願い叶えたまえ
」のレビュー

願い叶えたまえ

西田東

893のメンツの取っ払い方よ

ネタバレ
2021年9月27日
このレビューはネタバレを含みます▼ BLと任侠モノは相性がよろしい。親父やら兄貴やら兄弟分やら男がワンサカといるから?その関係に命をか賭けるから?
けど最大の萌えは「面子」だと思うんだよね。
男同士だとどっちかが掘られるわけで。ソレが周りにバレるなんてとんでもないことで。それ以上に自分が我慢ならないワケで。某囀る某ヤシロさんみたいのは特殊なんです。(矢代さん超大好きです)

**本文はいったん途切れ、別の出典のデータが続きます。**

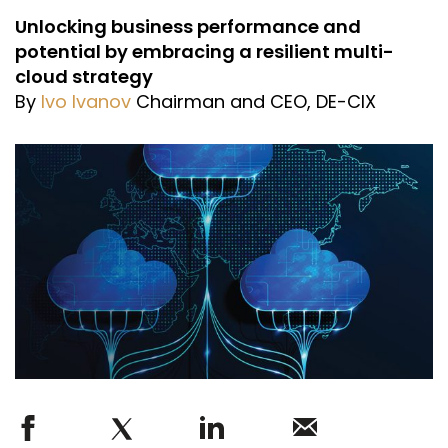
Unlocking business performance and
potential by embracing a resilient multi-
cloud strategy
By
Ivo Ivanov
Chairman and CEO, DE-CIX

この作品の受けである深見は絵に描いたような硬派のヤ○ザ。攻めの祐介はカタギのケーキ屋。
性欲旺盛な深見が薬を盛られて当て馬ジジイヤクザに掘られたあと、後ろでしかイケなくなった時、そりゃ凄まじい葛藤だったと思う。その己れとの精神的戦いが、実に滾る。もうどーしようもなくなって超絶殺したいくらい憎いジジイヤクザに抱かれに行くとこなんか、堪らなかった。CPの初えっちの時のマクラの使い方とかも。
全体的にシリアスなトーンで話が進む。CP2人の間にはずっとベートーヴェンの月光第一楽章がバックで流れている感覚。短調の静かで寂しい調べは、2人でいても深見が心を開かず孤独なのだと言っている。

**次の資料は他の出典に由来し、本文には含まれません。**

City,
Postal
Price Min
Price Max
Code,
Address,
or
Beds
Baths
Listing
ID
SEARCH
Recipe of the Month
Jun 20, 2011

それが終盤は第二楽章に変わる。テンポがアップして長調の調べは明るい未来を予測させる。まんま裕介のようである。どんなに裕介が願っても頑なな深見とは幸せになる道など無いと思っていたが、成る程そうきたか!ちょっと飛び道具っぽい展開だったけどドラマがあってコレは有り。

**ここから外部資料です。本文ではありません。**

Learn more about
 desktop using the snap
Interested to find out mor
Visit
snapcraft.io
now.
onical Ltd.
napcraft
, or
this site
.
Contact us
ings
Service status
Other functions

後は、工藤の願いが叶いますように!(工藤マジでいいポジだったわ)話の中では工藤が願ってタイトルになったようだけど、祐介の願いでもある。その願いが泣ける。
このまま第二楽章であり続け、第三楽章のような嵐が来ませんように!
西田ヒガシ名義の「やさしいあなた…」とはまた違った任侠モノだったが、どちらも好き。